Data ::
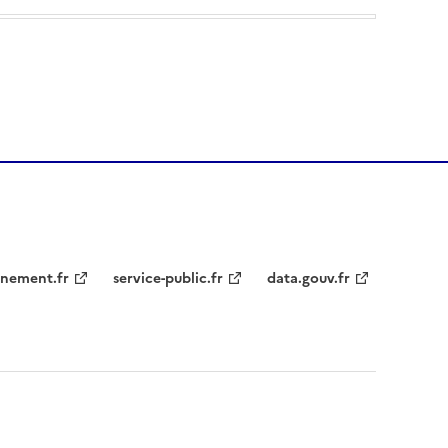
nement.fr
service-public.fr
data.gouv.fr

* * *

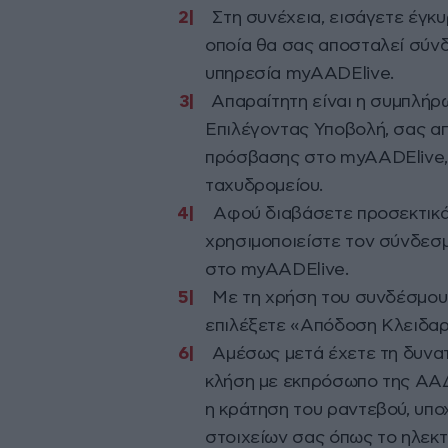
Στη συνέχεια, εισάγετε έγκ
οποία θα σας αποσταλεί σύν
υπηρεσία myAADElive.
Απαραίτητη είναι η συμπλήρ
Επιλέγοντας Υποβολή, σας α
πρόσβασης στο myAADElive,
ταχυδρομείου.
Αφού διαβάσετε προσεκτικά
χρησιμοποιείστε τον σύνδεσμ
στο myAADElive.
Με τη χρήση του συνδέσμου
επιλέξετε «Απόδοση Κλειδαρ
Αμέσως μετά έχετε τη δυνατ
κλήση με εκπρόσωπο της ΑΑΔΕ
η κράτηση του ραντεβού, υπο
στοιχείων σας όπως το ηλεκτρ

Activity :: Keep both end lines and retype everything in the records above from the line containing "Στη συνέχεια, εισάγετε έγκ" through the line containing "στοιχείων σας όπως το ηλεκτρ", exactly, with nothing else.

Written response ::
Στη συνέχεια, εισάγετε έγκ
οποία θα σας αποσταλεί σύν
υπηρεσία myAADElive.
Απαραίτητη είναι η συμπλήρ
Επιλέγοντας Υποβολή, σας α
πρόσβασης στο myAADElive,
ταχυδρομείου.
Αφού διαβάσετε προσεκτικά
χρησιμοποιείστε τον σύνδεσμ
στο myAADElive.
Με τη χρήση του συνδέσμου
επιλέξετε «Απόδοση Κλειδαρ
Αμέσως μετά έχετε τη δυνατ
κλήση με εκπρόσωπο της ΑΑΔΕ
η κράτηση του ραντεβού, υπο
στοιχείων σας όπως το ηλεκτρ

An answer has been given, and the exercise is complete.